On their way thither they too looked up at the Wilcoxes' flat. Evie was in the balcony, "staring most rudely," according to Mrs. Munt. Oh yes, it was a nuisance, there was no doubt of it. Helen was proof against a passing encounter but—Margaret began to lose confidence. Might it reawake the dying nerve if the family were living close against her eyes? And Frieda Mosebach was stopping with them for another fortnight, and Frieda was sharp, abominably sharp, and quite capable of remarking, "You love one of the young gentlemen opposite, yes?" The remark would be untrue, but of the kind which, if stated often enough, may become true; just as the remark, "England and Germany are bound to fight," renders war a little more likely each time that it is made, and is therefore made the more readily by the gutter press of either nation. Have the private emotions also their gutter press? Margaret thought so, and feared that good Aunt Juley and Frieda were typical specimens of it. They might, by continual chatter, lead Helen into a repetition of the desires of June. Into a repetition—they could
not do more; they could not lead her into lasting love. They were—she saw it clearly—Journalism; her father, with all his defects and wrong-headedness, had been Literature, and had he lived, he would have persuaded his daughter rightly.
The registry office was holding its morning reception. A string of carriages filled the street. Miss Schlegel waited her turn, and finally had to be content with an insidious "temporary," being rejected by genuine housemaids on the ground of her numerous stairs. Her failure depressed her, and though she forgot the failure, the depression remained. On her way home she again glanced up at the Wilcoxes' flat, and took the rather matronly step of speaking about the matter to Helen.
"Helen, you must tell me whether this thing worries you."
"If what?" said Helen, who was washing her hands for lunch.
"The W.'s coming."
"No, of course not."
"Really?"
"Really." Then she admitted that she was a little worried on Mrs. Wilcox's account; she implied that Mrs. Wilcox might reach backward into deep feelings, and be pained by things that never touched the other members of that clan. "I shan't mind if Paul points at our house and says, 'There lives the girl who tried to catch me.' But she might."
"If even that worries you, we could arrange something. There's no reason we should be near people who displease us or whom we displease, thanks to our money. We might even go away for a little."

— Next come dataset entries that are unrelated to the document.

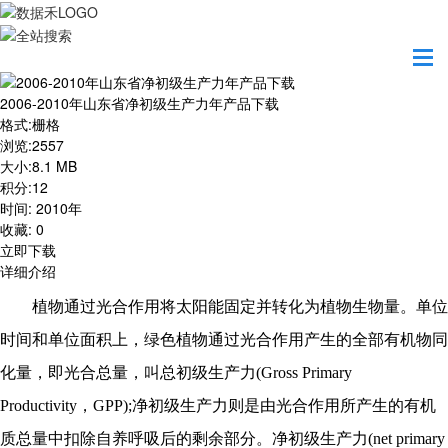
首页
资源共享
2006-2010年山东省净初级生产力年产品下载
2006-2010年山东省净初级生产力年产品下载
格式
:
栅格
浏览
:
2557
大小
:
8.1 MB
积分
:
12
时间
:
2010年
收藏
:
0
立即下载
详细介绍
植物通过光合作用将太阳能固定并转化为植物生物量。单位
时间和单位面积上，绿色植物通过光合作用产生的全部有机物同
化量，即光合总量，叫总初级生产力
(Gross Primary
Productivity，GPP);净初级生产力则是由光合作用所产生的有机
质总量中扣除自养呼吸后的剩余部分。净初级生产力(net primary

"Well, I am going away. Frieda's just asked me to Stettin, and I shan't be back till after the New Year. Will that do? Or must I fly the country altogether? Really, Meg, what has come over you to make such a fuss?"
"Oh, I'm getting an old maid, I suppose. I thought I minded nothing, but really I—I should be bored if you fell in love with the same man twice and"—she cleared her throat—"you did go red, you know, when Aunt Juley attacked you this morning. I shouldn't have referred to it otherwise."